Extracted records
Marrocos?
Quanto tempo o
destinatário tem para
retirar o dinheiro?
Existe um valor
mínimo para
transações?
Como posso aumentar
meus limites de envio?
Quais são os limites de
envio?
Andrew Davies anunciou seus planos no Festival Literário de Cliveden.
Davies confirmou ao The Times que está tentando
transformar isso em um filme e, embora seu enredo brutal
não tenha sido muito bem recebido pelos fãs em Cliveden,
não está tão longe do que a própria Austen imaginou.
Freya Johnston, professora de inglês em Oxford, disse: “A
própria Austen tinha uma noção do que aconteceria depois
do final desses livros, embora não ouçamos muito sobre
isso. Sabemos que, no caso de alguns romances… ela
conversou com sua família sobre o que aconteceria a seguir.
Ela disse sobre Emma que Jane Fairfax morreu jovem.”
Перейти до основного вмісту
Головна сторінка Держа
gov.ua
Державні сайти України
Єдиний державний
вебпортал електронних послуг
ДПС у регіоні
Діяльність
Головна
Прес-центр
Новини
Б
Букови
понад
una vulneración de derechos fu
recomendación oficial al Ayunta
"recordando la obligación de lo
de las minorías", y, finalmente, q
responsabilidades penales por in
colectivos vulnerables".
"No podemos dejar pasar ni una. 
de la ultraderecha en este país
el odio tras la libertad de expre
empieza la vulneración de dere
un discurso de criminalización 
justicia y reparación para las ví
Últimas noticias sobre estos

---

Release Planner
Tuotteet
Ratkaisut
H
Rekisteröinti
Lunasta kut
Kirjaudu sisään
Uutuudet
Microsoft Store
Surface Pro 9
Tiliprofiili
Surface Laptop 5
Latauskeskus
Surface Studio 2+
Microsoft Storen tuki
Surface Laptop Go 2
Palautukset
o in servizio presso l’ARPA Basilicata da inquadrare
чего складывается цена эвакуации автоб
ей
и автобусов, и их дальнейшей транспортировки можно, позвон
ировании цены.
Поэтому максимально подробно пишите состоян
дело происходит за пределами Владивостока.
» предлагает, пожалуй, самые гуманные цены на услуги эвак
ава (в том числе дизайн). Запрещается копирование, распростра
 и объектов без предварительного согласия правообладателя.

==

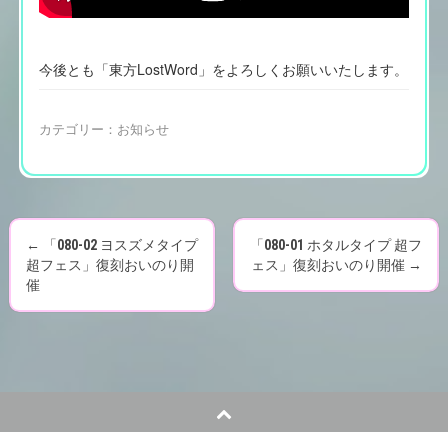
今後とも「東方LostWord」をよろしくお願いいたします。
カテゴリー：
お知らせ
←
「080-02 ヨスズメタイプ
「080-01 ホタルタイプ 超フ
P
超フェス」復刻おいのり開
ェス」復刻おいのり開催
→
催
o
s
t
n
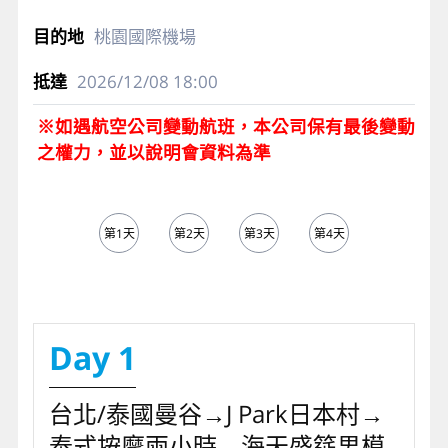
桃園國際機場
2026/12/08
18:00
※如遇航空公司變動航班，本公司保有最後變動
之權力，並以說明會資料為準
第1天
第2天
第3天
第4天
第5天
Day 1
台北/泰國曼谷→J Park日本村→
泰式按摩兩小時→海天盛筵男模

### Work item
Given the records above, restate word for word only the lines starting at the one with "transformar isso em" and ending at the one with "un discurso de criminalización".

### Answer to this problem
transformar isso em um filme e, embora seu enredo brutal
não tenha sido muito bem recebido pelos fãs em Cliveden,
não está tão longe do que a própria Austen imaginou.
Freya Johnston, professora de inglês em Oxford, disse: “A
própria Austen tinha uma noção do que aconteceria depois
do final desses livros, embora não ouçamos muito sobre
isso. Sabemos que, no caso de alguns romances… ela
conversou com sua família sobre o que aconteceria a seguir.
Ela disse sobre Emma que Jane Fairfax morreu jovem.”
Перейти до основного вмісту
Головна сторінка Держа
gov.ua
Державні сайти України
Єдиний державний
вебпортал електронних послуг
ДПС у регіоні
Діяльність
Головна
Прес-центр
Новини
Б
Букови
понад
una vulneración de derechos fu
recomendación oficial al Ayunta
"recordando la obligación de lo
de las minorías", y, finalmente, q
responsabilidades penales por in
colectivos vulnerables".
"No podemos dejar pasar ni una. 
de la ultraderecha en este país
el odio tras la libertad de expre
empieza la vulneración de dere
un discurso de criminalización 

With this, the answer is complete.